↓
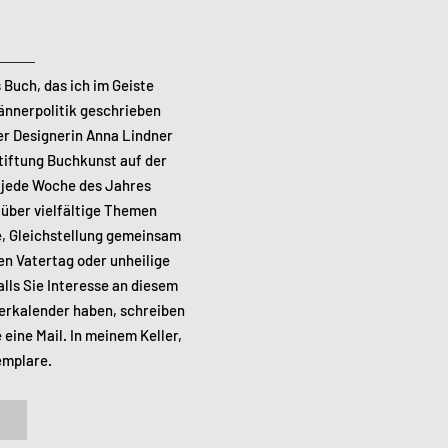
 Buch, das ich im Geiste
Männerpolitik geschrieben
er Designerin Anna Lindner
tiftung Buchkunst auf der
r jede Woche des Jahres
 über vielfältige Themen
le, Gleichstellung gemeinsam
den Vatertag oder unheilige
alls Sie Interesse an diesem
erkalender haben, schreiben
eine Mail. In meinem Keller,
emplare.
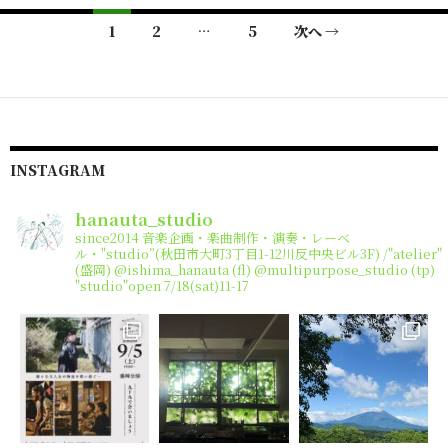
1
2
…
5
次へ →
投稿ナビゲーション
INSTAGRAM
hanauta_studio
since2014
音楽企画・楽曲制作・演奏・レーベ
ル・"studio”(秋田市大町3丁目1-12川反中央ビル3F) /"atelier"
(盛岡)
@ishima_hanauta (fl) @multipurpose_studio (tp)
"studio"open 7/18(sat)11-17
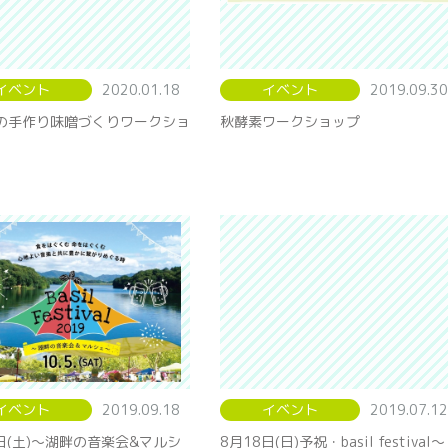
イベント
2020.01.18
イベント
2019.09.30
の手作り味噌づくりワークショ
秋酵素ワークショップ
イベント
2019.09.18
イベント
2019.07.12
5日(土)〜湖畔の音楽会&マルシ
8月18日(日)予祝・basil festival〜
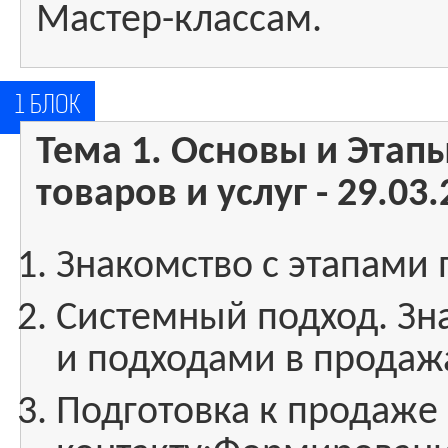
Мастер-классам.
1 БЛОК
Тема 1. Основы и Этап
товаров и услуг - 29.03.
Знакомство с этапами
Системный подход. Зн
и подходами в продаж
Подготовка к продаже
↑
▸ WHAT YOU WILL DO
An unchanged copy of the listing, with no pictures, should be returned.

▸ OUTPUT BELOW
 Buch, das ich im Geiste
Männerpolitik geschrieben
er Designerin Anna Lindner
tiftung Buchkunst auf der
r jede Woche des Jahres
 über vielfältige Themen
le, Gleichstellung gemeinsam
den Vatertag oder unheilige
alls Sie Interesse an diesem
erkalender haben, schreiben
eine Mail. In meinem Keller,
emplare.
1
2
…
5
次へ →
投稿ナビゲーション
INSTAGRAM
hanauta_studio
since2014
音楽企画・楽曲制作・演奏・レーベ
ル・"studio”(秋田市大町3丁目1-12川反中央ビル3F) /"atelier"
(盛岡)
@ishima_hanauta (fl) @multipurpose_studio (tp)
"studio"open 7/18(sat)11-17
イベント
2020.01.18
イベント
2019.09.30
の手作り味噌づくりワークショ
秋酵素ワークショップ
イベント
2019.09.18
イベント
2019.07.12
5日(土)〜湖畔の音楽会&マルシ
8月18日(日)予祝・basil festival〜
Мастер-классам.
1 БЛОК
Тема 1. Основы и Этап
товаров и услуг - 29.03.
Знакомство с этапами
Системный подход. Зн
и подходами в продаж
Подготовка к продаже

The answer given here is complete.